As with any great tennis player, Father Time has hit the star like a ton of bricks. When it comes to tennis players, hitting the age of 30 is like a death sentence to your career.
At 32 years old, Federer's best days are clearly behind him. He's labored in many of his high-profile matches. Since 2010, he's only won two Grand Slam titles. Between 2003 and 2009, he averaged two Grand Slam wins every year. It's quite a barren patch for the Swiss legend.
Don't count him out at the U.S. Open, though. With his dominance at Wimbledon, it's easy to forget just how great Federer has been in New York. He won five titles in a row from 2004-2008 and has made it to the quarterfinal in every year since 2004.
According to ESPN Stats & Info, he's got the ninth-most wins in U.S. Open history.
Roger Federer picks up his 66th US Open match win, moving him past John McEnroe for 9th place in US Open history.— ESPN Stats & Info (@ESPNStatsInfo) August 29, 2013
Federer plays Tommy Robredo on Monday in the fourth round. It should be an easy win for Fed as he's beaten Robredo in all 10 of their meetings.
In the quarterfinal, a date with Rafael Nadal looms. Philipp Kohlschreiber is not going to get in the way of another great Federer-Nadal match.
Nadal has won nine of the last 11 matches between the two, so there's a great chance he would throttle Federer should the two play in the next round. However, in their last meeting, Nadal needed all three sets, and the match could have easily swung in Federer's favor with different results in a couple of games.

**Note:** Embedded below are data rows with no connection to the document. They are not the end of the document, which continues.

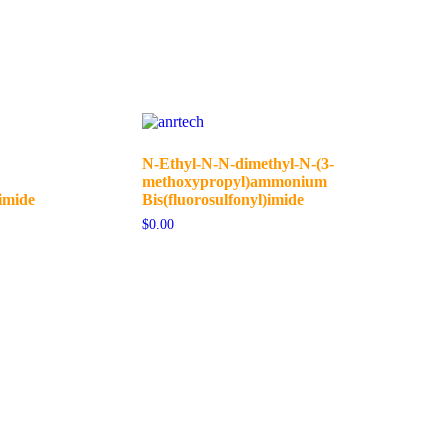
N-Ethyl-N-N-dimethyl-N-(3-
methoxypropyl)ammonium
imide
Bis(fluorosulfonyl)imide
$
0.00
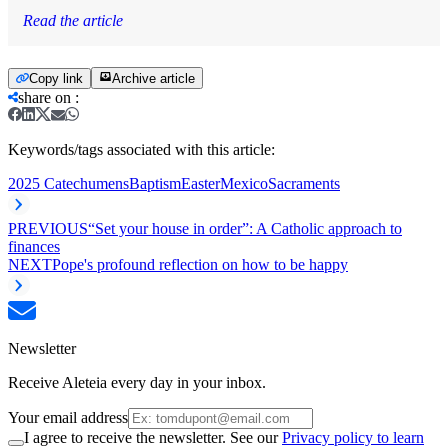
Read the article
Copy link
Archive article
share on
:
Keywords/tags associated with this article:
2025 Catechumens
Baptism
Easter
Mexico
Sacraments
PREVIOUS
“Set your house in order”: A Catholic approach to
finances
NEXT
Pope's profound reflection on how to be happy
Newsletter
Receive Aleteia every day in your inbox.
Your email address
I agree to receive the newsletter. See our
Privacy policy to learn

Much like a college football rivalry, this is one case where you throw the record book out the window. Anything can happen on the court, no matter what the recent history has shown.

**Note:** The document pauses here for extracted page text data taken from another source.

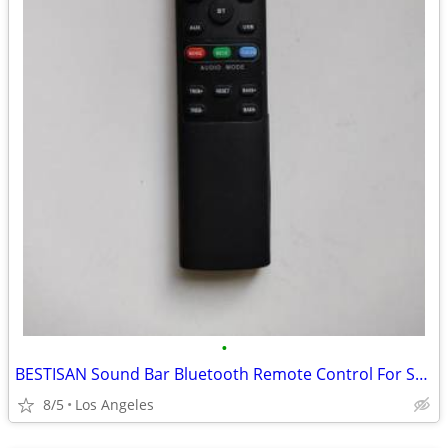
•
BESTISAN Sound Bar Bluetooth Remote Control For Sale
8/5
Los Angeles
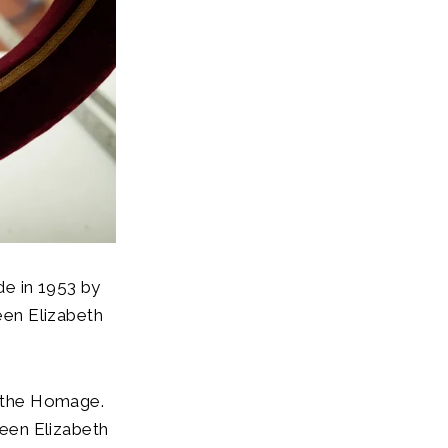
de in 1953 by
een Elizabeth
d the Homage.
een Elizabeth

Federer's played great at the U.S. Open so far, failing to drop a set in his first three matches and only having lost a total of 21 games. While Grega Zemlja, Carlos Berlocq, and Adrian Mannarino are not the most intimidating of opponents, Federer can only beat the guys in front of him, and he's done so with relative ease. It's as much as you could expect from him.

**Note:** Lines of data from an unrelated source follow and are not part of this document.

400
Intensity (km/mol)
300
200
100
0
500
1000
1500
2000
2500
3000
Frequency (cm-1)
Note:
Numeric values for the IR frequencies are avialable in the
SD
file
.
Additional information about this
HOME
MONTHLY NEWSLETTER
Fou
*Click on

When it comes to the U.S. Open, though, age can be irrelevant. Sometimes crazy things happen in Flushing Meadows.
You get Pete Sampras winning in 2002 at the age of 31. Jimmy Connors made the semifinal in 1991 when he was 39 years old. Why can't Federer make a run to the final?
He has the kind of playing style that would always transition well into old age. He doesn't rely on overbearing power or an ability to run around the court like a madman and track down shots he has no business tracking down. Instead, Federer sits on the baseline like a surgeon, making precision cuts and methodically taking out his opponent.
You get the feeling that he's got at least one more run left. One more run where he leaves tennis fans in awe and swats Father Time aside with one of his beautiful backhands.